Hi,
On 2020-09-08 19:30:40 -0700, Andres Freund wrote:
> It was fairly straight forward to implement the basics of
> INTERRUPTIBLE. However it seems like it might not actually address my
> main concern, i.e. making this reliably testable with isolation
> tester. At least not the way I envisioned it...
>
> My idea for the test was to have one isolationtester session start a
> seqscan, which would then reliably block a concurrent VACUUM (FREEZE,
> INTERRUPTIBLE). That'd then give a stable point to switch back to the
> first session, which would interrupt the VACUUM by doing a LOCK.
>
> But because there's no known waiting-for pid for a buffer pin wait, we
> currently don't detect that we're blocked :(.
>
>
> Now, it'd not be too hard to make pg_isolation_test_session_is_blocked
> also report being blocked when we're waiting for a buffer pin (ignoring
> interesting_pids), similar to the safe snapshot test. However I'm
> worried that that could lead to "false" reports of blocking? But maybe
> that's a small enough risk because there's few unconditional cleanup
> lock acquisitions?
>
> Hacking such a wait condition test into
> pg_isolation_test_session_is_blocked() successfully allows my test to
> work for VACUUM.
Here's a patch series implementing that:
0001: Adds INTERRUPTIBLE to VACUUM ANALYZE
There's quite a few XXX's inside. And it needs some none
isolationtester test.
0002: Treat BufferPin as a waiting condition in isolationtest.

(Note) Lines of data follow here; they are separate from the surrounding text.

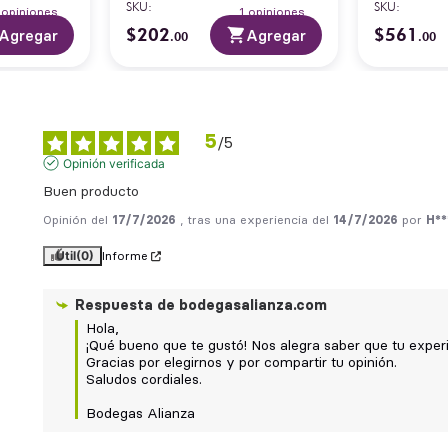
SKU
:
SKU
:
4
opiniones
1
opiniones
$
202
$
561
Agregar
Agregar
.
00
.
00
5
/
5
Opinión verificada
Buen producto
Opinión del
17/7/2026
, tras una experiencia del
14/7/2026
por
H**
Útil
(0)
Informe
Respuesta de
bodegasalianza.com
Hola,

¡Qué bueno que te gustó! Nos alegra saber que tu experie
Gracias por elegirnos y por compartir tu opinión.

Saludos cordiales.

Bodegas Alianza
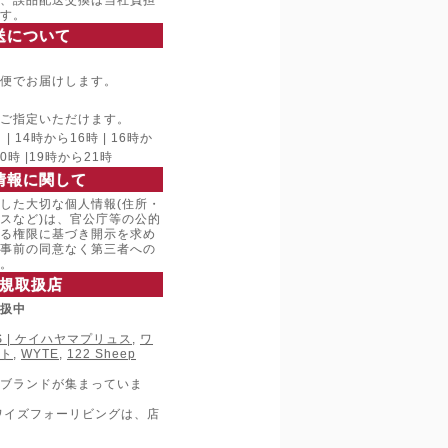
、誤品配送交換は当社負担
す。
送について
便でお届けします。
ご指定いただけます。
 14時から16時 | 16時か
20時 |19時から21時
情報に関して
した大切な個人情報(住所・
スなど)は、官公庁等の公的
る権限に基づき開示を求め
事前の同意なく第三者への
。
規取扱店
取扱中
LUS | ケイハヤマプリュス
,
ワ
ト
,
WYTE
,
122 Sheep
ブランドが集まっていま
ワイズフォーリビングは、店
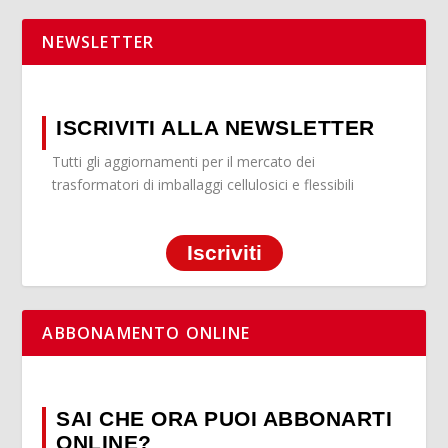
NEWSLETTER
ISCRIVITI ALLA NEWSLETTER
Tutti gli aggiornamenti per il mercato dei
trasformatori di imballaggi cellulosici e flessibili
Iscriviti
ABBONAMENTO ONLINE
SAI CHE ORA PUOI ABBONARTI
ONLINE?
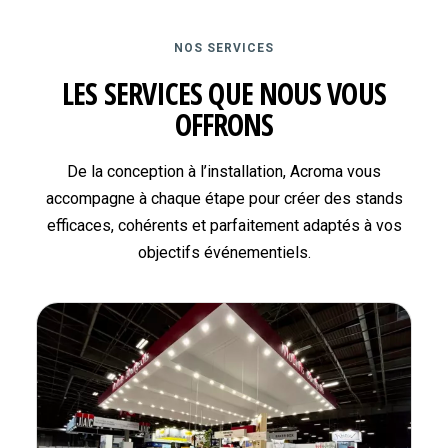
NOS SERVICES
LES SERVICES QUE NOUS VOUS
OFFRONS
De la conception à l’installation, Acroma vous
accompagne à chaque étape pour créer des stands
efficaces, cohérents et parfaitement adaptés à vos
objectifs événementiels.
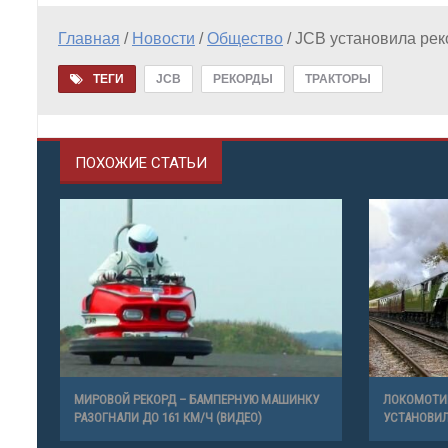
Главная
/
Новости
/
Общество
/
JCB установила реко
ТЕГИ
JCB
РЕКОРДЫ
ТРАКТОРЫ
ПОХОЖИЕ СТАТЬИ
МИРОВОЙ РЕКОРД – БАМПЕРНУЮ МАШИНКУ
ЛОКОМОТИВ
РАЗОГНАЛИ ДО 161 КМ/Ч (ВИДЕО)
УСТАНОВИЛ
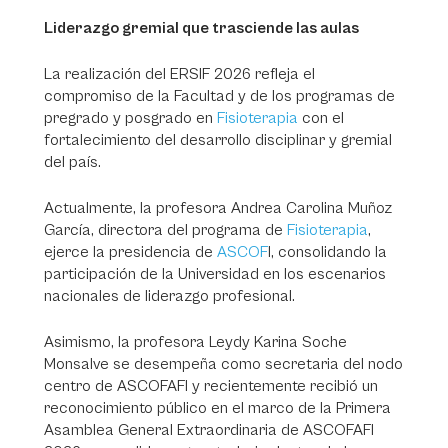
Liderazgo gremial que trasciende las aulas
La realización del ERSIF 2026 refleja el
compromiso de la Facultad y de los programas de
pregrado y posgrado en
Fisioterapia
con el
fortalecimiento del desarrollo disciplinar y gremial
del país.
Actualmente, la profesora Andrea Carolina Muñoz
García, directora del programa de
Fisioterapia
,
ejerce la presidencia de
ASCOF
I, consolidando la
participación de la Universidad en los escenarios
nacionales de liderazgo profesional.
Asimismo, la profesora Leydy Karina Soche
Monsalve se desempeña como secretaria del nodo
centro de ASCOFAFI y recientemente recibió un
reconocimiento público en el marco de la Primera
Asamblea General Extraordinaria de ASCOFAFI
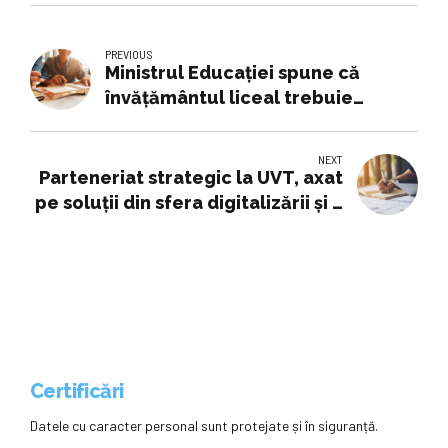
PREVIOUS
Ministrul Educației spune că
învățământul liceal trebuie
schimbat: „Intră tineri inteligenţi,
creativi, dar nu ies oameni la fel
NEXT
de performanţi”
Parteneriat strategic la UVT, axat
pe soluții din sfera digitalizării și a
proceselor de Inteligență
Artificială -
Certificări
Datele cu caracter personal sunt protejate și în siguranță.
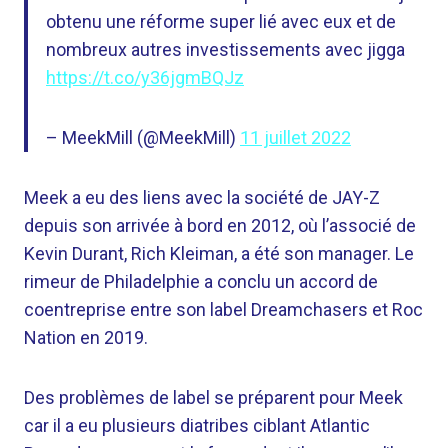
obtenu une réforme super lié avec eux et de
nombreux autres investissements avec jigga
https://t.co/y36jgmBQJz
– MeekMill (@MeekMill)
11 juillet 2022
Meek a eu des liens avec la société de JAY-Z
depuis son arrivée à bord en 2012, où l’associé de
Kevin Durant, Rich Kleiman, a été son manager. Le
rimeur de Philadelphie a conclu un accord de
coentreprise entre son label Dreamchasers et Roc
Nation en 2019.
Des problèmes de label se préparent pour Meek
car il a eu plusieurs diatribes ciblant Atlantic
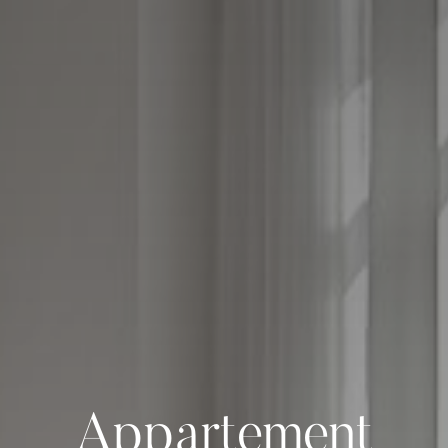
Appartement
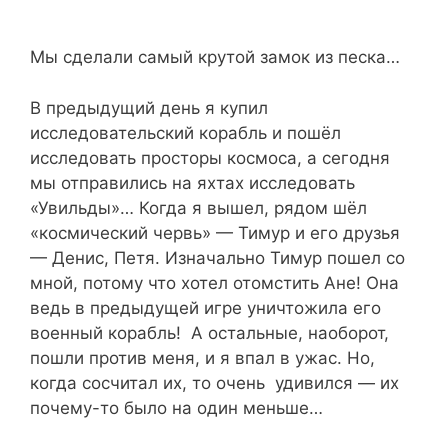
Мы сделали самый крутой замок из песка…
В предыдущий день я купил
исследовательский корабль и пошёл
исследовать просторы космоса, а сегодня
мы отправились на яхтах исследовать
«Увильды»… Когда я вышел, рядом шёл
«космический червь» — Тимур и его друзья
— Денис, Петя. Изначально Тимур пошел со
мной, потому что хотел отомстить Ане! Она
ведь в предыдущей игре уничтожила его
военный корабль! А остальные, наоборот,
пошли против меня, и я впал в ужас. Но,
когда сосчитал их, то очень удивился — их
почему-то было на один меньше…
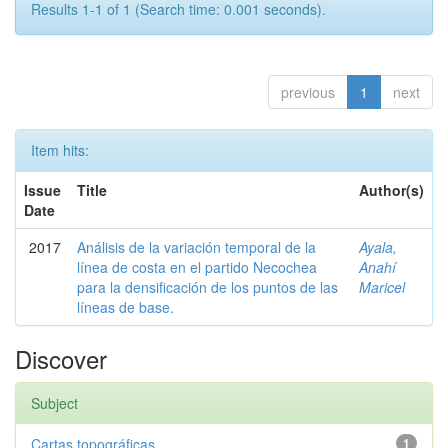
Results 1-1 of 1 (Search time: 0.001 seconds).
previous
1
next
Item hits:
Issue
Title
Author(s)
Date
2017
Análisis de la variación temporal de la
Ayala,
línea de costa en el partido Necochea
Anahí
para la densificación de los puntos de las
Maricel
líneas de base.
Discover
Subject
Cartas topográficas
1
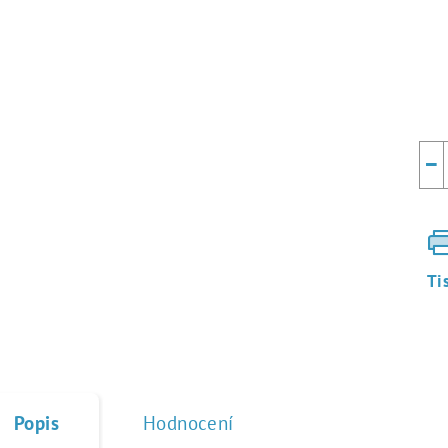
Mě
cen
−
Ti
Popis
Hodnocení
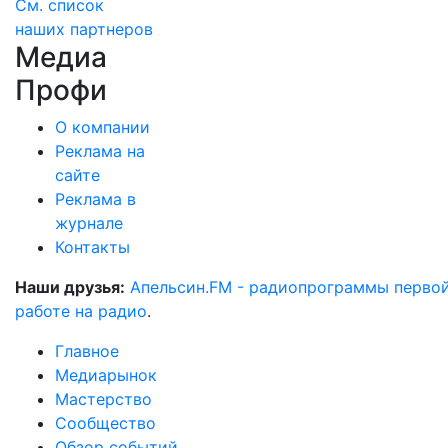
См. список
наших партнеров
Медиа
Профи
О компании
Реклама на
сайте
Реклама в
журнале
Контакты
Наши друзья:
Апельсин.FM - радиопрограммы перво
работе на радио
.
Главное
Медиарынок
Мастерство
Сообщество
Обзор событий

That's the aforementioned workaround.
0003: A test, finally.
But it only tests VACUUM, not yet ANALYZE. Perhaps also a test for
not allowing interruptions, somehow?
Clearly WIP, but good enough for some comments, I hope?
A few comments:
- Right now there can only be one such blocking task, because
PROC_IS_INTERRUPTIBLE is only set by vacuum / analyze, and the lock
levels are self exclusive. But it's generically named now, so it seems
just a matter of time until somebody adds that to other commands. I
think it's ok to not add support for ProcSleep() killing multiple
other processes?
- It's a bit annoying that normal user backends just see a generic
"ERROR: canceling statement due to user request". Do we need something
better?
- The order in which VACUUM parameters are documented & implemented
seems fairly random. Perhaps it'd make sense to reorder
alphabetically?
> Not yet sure about what a suitable way to test this for analyze would
> be, unless we'd also accept VacuumDelay as a wait condition :(. I guess
> one fairly easy way would be to include an expression index, and have
> the expression index acquire an unavailable lock. Which'd allow to
> switch to another session.
But here I've not yet done anything. That just seems too ugly & fragile.
Greetings,
Andres Freund